New Door Frames

One of my most favorite things about flying is sightseeing. Looking down upon the earth. I love it. One of my least favorite things about my Tailwind is the lack of sideways visibility. I understand that some aircraft can’t have windows that exceed a certain size, but I never understood why more Tailwind builders didn’t take advantage of the big flat area in the lower part of the door skin and install a window there. The added visibility would be immense.

In addition to the less-than-spectacular door visibility, N11018 was originally built with doors that latched on the OUTSIDE of the fuselage. This required having a latching mechanism that was on the OUTSIDE of the door skin. Previous owners did what they could to make them look “nice” and blend into the door surface, but ultimately it was nothing more than a bulging blob of cracked and weathered bondo that had been patched and painted over who knows how many times in the past 50 years. I’m a bit annoyed that I didn’t take photos of the latches before I began the disassembly.
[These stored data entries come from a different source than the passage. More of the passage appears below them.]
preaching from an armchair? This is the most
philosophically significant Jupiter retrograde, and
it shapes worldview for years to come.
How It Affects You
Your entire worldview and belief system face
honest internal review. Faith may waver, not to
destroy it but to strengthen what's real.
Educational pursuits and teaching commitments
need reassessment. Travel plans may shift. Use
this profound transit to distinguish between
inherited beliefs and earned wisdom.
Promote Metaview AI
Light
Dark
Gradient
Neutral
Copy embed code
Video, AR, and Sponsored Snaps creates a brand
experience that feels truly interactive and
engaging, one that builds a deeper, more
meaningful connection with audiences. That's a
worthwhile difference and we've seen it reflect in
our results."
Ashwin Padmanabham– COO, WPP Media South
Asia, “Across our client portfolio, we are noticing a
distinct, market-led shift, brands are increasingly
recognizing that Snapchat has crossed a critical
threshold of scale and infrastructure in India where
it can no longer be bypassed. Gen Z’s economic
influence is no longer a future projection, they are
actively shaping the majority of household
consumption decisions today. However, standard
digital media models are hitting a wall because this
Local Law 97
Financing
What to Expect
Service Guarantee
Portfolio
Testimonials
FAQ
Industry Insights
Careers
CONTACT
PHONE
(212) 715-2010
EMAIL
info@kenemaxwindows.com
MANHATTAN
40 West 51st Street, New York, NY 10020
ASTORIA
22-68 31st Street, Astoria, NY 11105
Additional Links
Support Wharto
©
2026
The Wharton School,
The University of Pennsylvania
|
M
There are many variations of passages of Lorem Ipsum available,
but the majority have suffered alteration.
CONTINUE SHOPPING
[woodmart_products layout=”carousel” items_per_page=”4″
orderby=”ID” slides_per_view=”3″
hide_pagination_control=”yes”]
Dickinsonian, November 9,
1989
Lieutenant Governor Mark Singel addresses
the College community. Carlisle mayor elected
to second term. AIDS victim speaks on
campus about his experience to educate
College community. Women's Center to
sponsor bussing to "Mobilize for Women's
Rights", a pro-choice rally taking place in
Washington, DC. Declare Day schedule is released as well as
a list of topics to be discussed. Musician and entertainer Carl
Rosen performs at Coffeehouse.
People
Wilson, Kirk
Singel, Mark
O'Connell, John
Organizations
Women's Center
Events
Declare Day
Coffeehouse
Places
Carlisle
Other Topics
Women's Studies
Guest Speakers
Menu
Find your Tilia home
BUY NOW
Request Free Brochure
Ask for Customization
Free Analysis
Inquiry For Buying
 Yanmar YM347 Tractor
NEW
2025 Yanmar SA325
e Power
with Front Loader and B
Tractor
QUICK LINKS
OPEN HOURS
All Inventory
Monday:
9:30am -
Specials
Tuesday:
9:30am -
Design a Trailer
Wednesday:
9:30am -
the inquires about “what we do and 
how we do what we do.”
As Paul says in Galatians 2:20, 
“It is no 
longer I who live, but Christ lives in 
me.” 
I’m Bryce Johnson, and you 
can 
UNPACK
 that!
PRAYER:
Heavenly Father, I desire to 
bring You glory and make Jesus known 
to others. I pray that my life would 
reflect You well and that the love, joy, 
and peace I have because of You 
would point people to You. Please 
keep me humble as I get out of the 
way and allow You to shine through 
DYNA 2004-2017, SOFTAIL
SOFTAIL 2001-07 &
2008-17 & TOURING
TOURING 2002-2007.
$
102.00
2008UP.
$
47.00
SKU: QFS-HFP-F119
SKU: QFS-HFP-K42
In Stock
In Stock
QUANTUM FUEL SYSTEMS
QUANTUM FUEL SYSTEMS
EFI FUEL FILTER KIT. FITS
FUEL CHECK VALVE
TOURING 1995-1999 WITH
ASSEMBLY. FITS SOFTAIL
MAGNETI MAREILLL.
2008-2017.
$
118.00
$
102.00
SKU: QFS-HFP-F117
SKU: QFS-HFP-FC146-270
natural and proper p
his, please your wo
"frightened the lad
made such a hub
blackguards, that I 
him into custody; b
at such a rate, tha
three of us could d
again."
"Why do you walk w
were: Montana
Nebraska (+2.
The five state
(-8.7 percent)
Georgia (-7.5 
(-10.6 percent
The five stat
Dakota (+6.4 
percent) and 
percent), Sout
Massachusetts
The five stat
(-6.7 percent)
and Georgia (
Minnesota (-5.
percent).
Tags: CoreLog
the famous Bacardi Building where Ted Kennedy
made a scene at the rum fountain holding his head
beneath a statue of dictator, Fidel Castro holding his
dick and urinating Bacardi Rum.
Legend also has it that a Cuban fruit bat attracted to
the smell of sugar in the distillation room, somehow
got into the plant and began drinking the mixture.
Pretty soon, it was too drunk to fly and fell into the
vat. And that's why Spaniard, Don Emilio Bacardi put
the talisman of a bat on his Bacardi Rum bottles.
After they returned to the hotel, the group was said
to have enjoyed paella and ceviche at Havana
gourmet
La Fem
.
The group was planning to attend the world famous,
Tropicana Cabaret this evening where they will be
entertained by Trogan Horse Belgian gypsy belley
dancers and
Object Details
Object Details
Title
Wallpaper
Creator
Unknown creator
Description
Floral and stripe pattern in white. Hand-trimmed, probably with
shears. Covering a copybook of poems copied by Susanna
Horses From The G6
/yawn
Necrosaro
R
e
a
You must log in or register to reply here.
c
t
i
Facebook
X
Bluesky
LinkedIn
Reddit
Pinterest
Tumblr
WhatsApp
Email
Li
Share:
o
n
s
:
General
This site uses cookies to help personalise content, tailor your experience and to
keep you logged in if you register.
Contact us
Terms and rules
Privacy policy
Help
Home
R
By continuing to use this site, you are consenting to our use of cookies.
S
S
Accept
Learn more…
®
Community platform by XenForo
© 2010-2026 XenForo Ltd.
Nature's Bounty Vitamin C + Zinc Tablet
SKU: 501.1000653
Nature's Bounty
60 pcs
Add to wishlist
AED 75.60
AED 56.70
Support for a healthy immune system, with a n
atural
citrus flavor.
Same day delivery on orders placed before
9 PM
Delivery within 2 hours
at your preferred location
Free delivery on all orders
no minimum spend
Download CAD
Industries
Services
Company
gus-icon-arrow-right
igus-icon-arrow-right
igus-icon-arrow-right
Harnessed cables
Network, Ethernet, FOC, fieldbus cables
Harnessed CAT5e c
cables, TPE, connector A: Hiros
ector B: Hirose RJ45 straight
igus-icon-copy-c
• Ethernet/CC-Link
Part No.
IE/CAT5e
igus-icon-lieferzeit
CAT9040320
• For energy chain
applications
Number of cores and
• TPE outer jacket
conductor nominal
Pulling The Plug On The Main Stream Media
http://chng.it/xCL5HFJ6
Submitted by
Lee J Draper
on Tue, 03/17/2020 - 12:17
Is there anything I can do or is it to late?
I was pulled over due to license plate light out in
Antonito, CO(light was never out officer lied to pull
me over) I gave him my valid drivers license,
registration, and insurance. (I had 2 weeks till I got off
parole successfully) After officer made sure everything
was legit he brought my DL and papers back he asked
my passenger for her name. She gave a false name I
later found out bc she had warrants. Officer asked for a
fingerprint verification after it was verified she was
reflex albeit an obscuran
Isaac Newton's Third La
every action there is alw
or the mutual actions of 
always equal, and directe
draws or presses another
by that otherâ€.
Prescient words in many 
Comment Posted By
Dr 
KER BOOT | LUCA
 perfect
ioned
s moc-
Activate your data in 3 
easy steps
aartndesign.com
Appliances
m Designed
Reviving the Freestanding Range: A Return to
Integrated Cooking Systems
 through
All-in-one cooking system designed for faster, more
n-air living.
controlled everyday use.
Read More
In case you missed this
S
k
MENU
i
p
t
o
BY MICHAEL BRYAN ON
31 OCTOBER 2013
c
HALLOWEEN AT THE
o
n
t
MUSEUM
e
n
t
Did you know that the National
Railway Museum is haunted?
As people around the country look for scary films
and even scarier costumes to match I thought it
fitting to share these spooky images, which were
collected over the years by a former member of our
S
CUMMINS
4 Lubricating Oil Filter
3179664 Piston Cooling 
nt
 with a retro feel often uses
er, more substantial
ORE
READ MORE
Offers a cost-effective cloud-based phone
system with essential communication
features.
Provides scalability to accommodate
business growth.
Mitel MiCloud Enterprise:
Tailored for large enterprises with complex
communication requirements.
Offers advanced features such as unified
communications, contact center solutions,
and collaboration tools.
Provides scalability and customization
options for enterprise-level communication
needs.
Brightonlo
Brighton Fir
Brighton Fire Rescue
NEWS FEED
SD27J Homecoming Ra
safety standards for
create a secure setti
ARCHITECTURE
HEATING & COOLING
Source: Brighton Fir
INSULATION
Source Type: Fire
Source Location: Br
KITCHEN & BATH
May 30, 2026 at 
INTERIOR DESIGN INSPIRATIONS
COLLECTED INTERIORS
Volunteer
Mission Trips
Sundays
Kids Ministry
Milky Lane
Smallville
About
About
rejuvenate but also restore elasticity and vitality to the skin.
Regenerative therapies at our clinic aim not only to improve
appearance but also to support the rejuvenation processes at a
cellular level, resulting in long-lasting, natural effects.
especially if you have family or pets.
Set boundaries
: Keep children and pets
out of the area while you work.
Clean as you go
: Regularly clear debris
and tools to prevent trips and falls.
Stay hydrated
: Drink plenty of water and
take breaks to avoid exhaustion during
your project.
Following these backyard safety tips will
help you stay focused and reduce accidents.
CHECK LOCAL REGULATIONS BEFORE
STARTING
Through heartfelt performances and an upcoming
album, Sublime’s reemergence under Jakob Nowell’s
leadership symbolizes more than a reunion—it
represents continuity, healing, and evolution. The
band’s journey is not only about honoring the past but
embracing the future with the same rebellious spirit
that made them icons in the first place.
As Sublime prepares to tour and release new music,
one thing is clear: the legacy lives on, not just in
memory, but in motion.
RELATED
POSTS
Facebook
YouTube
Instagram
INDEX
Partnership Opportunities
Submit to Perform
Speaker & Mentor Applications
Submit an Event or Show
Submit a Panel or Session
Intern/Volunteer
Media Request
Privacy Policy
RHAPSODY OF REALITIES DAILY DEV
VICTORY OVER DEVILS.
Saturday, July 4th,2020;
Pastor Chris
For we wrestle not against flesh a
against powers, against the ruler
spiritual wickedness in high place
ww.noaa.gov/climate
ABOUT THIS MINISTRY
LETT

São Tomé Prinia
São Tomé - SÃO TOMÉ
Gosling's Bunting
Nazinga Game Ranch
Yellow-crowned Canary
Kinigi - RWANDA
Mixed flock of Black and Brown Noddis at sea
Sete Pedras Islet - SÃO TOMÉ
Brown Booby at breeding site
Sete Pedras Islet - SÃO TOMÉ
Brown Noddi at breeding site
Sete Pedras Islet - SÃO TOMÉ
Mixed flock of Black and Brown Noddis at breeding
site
I did find some random photos and cropped them down so you could see the latches, but to truly understand the scope of their unsightliness you would have had to see them in person.

Passenger side

Passenger Side

Pilot side

Pilot side

The latch hole on the outside of the fuselage.

My plan was to do this: 1) Make new aluminum door frames with the latch mechanism on the interior side. 2) Relocate the latch hole to the interior of the fuselage. 3) Make new door skins with an upper AND lower window cutouts.

The door frames got started. Once again, I’m thoroughly annoyed with myself for not having taken more pictures of this part! BTW, a great way to make new door frames is to use paint stirring sticks and secure them to the fuselage tubing, then build the frame piece-by-piece. The paint sticks are readily available at places like Sherwin-Williams Aircraft Supply, Lowes Aircraft Supply, Home Depot Aircraft Supply and they have a pretty consistent thickness of 1/8″ which is a nice offset for something like a door frame.

The latch hole (still on the exterior).

And here are the finished latches and frames.

In the meantime I’ve been communicating with Jim Scoles (C-FYGY) of Canada who has been giving me suggestions and ideas for things like my wing tips, exhaust, and other stuff. I told him of my plan to make new aluminum doors skins with upper and lower window cutouts, and I even had the new skins already designed in Solidworks and ready to be lasered out at work when he suggested I skip the aluminum and make the entire thing out of polycarbonate. Why didn’t I think of that?

Sometimes the simplest plan is the best plan.